Albert D. Cahalan (acahalan@cs.uml.edu)
Thu, 29 Jul 1999 03:47:09 -0400 (EDT)


Robert de Vries writes:

> Let me illustrate with a small example of how I see the implementation in
> the C library of clock_gettime().
...
> int clock_gettime(clockid_t which_clock, struct timespec *current_time)
> {
> switch (which_clock) {
> case CLOCK_TSC:
> return tsc_gettime(current_time);
> default:
> return sys_clock_gettime(which_clock,
> current_time);
> }
> }

I suppose nobody wants to hear this right now, but...

It appears that you expect the kernel to accept a pointer to a timespec
struct. Why? You can't sanely work with data in that format.

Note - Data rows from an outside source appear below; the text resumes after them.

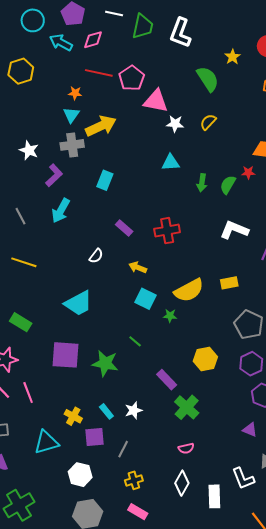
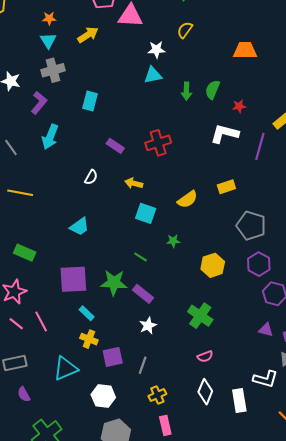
white star: (175, 124) -> (157, 50), moved
yellow arrow: (101, 126) -> (88, 35), moved, size x0.7
red star: (248, 172) -> (239, 106), moved
yellow semicircle: (189, 290) -> (187, 199), size x0.7
cyan trapezoid: (78, 303) -> (80, 226), size x0.7
green star: (170, 316) -> (173, 241), moved
purple rectangle: (167, 380) -> (143, 294), moved
cyan rectangle: (106, 411) -> (87, 313), moved
white L-shape: (243, 478) -> (265, 379), turned -45
pink rectangle: (138, 512) -> (165, 425), turned 54

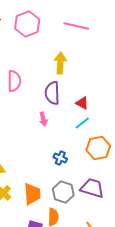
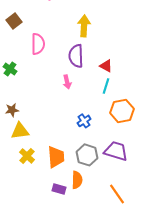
cyan line: (82, 123) -> (106, 86), turned -35
blue cross: (60, 158) -> (84, 121), turned 32

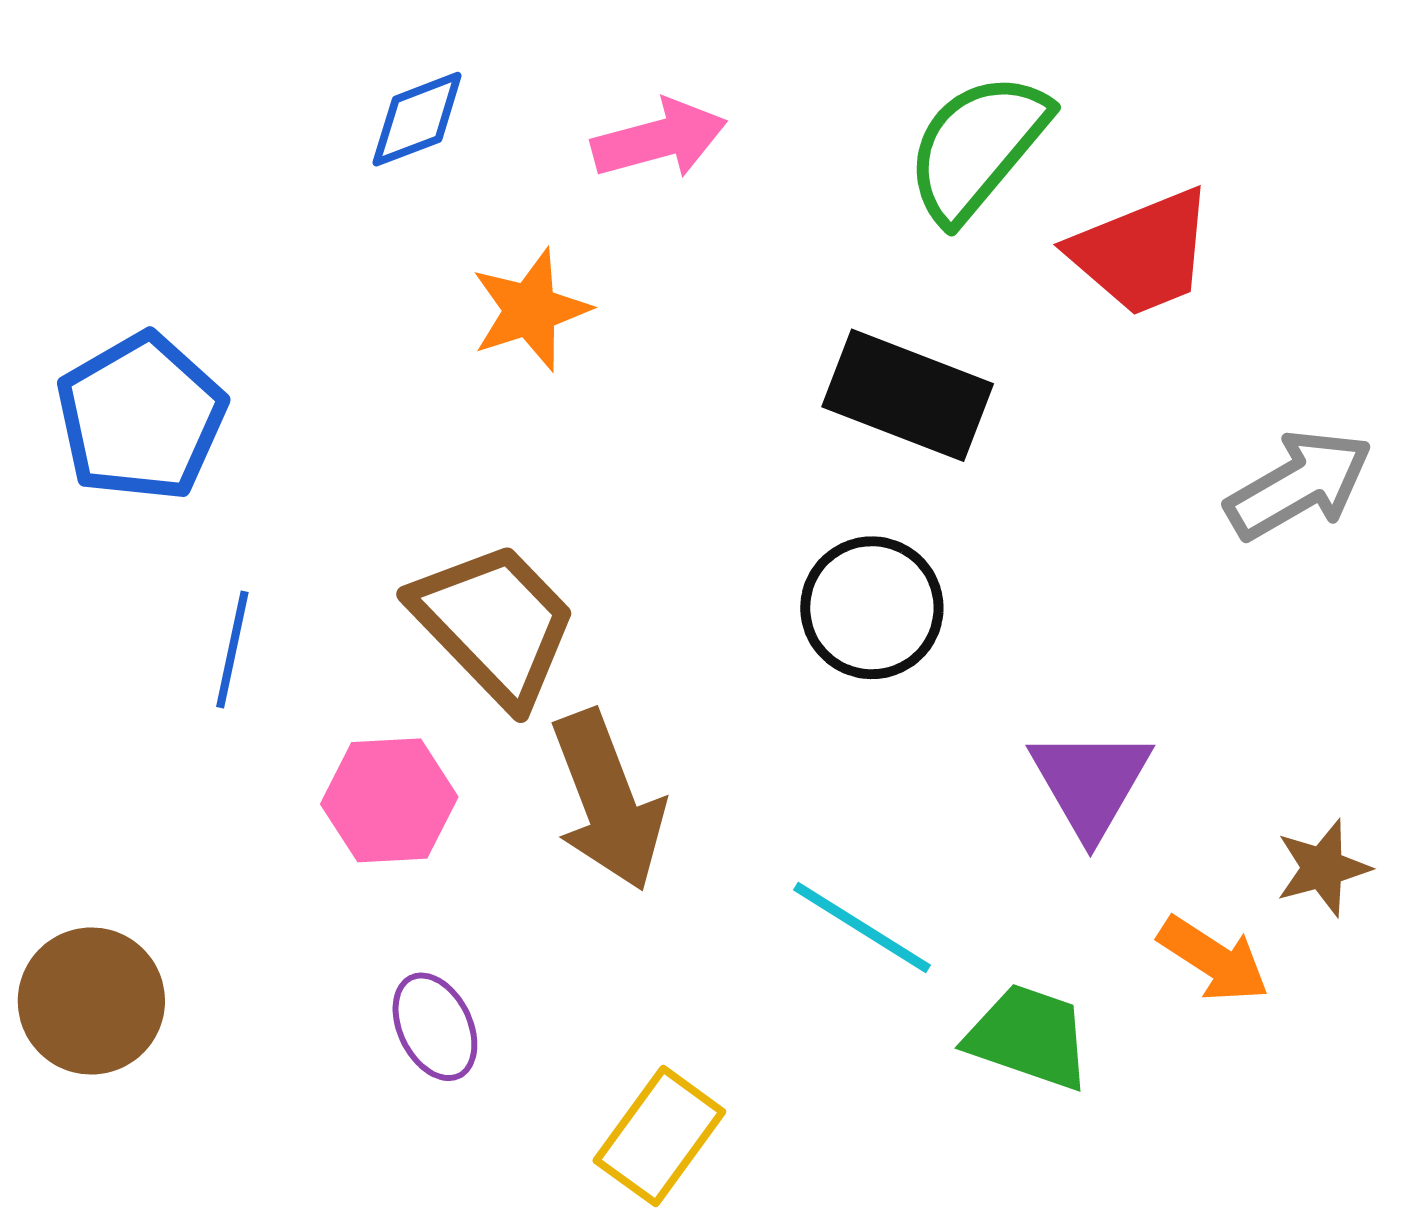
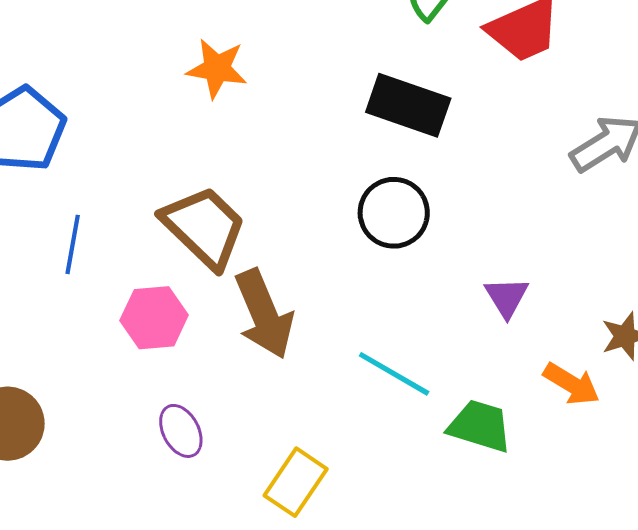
orange star: (530, 310) -> (217, 69), turned 30
purple triangle: (1090, 783) -> (507, 297), size x0.7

The kernel is supposed to be light, fast, simple, etc.
One generally puts crufty API junk in the C library.
With the cruft in the kernel, we get bloat for everyone
and not even a way to bypass it.

Plain 64-bit nanoseconds are nice and simple. Alpha and sparc64 systems
can do very fast operations on such a data type, and intel junk won't
do too badly with recent compilers.

Plain 64-bit values at hardware resolution are also OK. They let
you push some multiplication and/or division out into userspace,
but you pay a bit in other places.

Simple fundamental features are often better. The kernel needs to
support POSIX, Java, and various emulators. Aside from a few missing
bits, clone() is an example of a good system call. You can support
many different kinds of threads on top of one clean system call.
Time functions ought to be as clean.

Well, I hope that didn't annoy anyone too much. We are still in
early 2.3.xx, so now is a good time for change.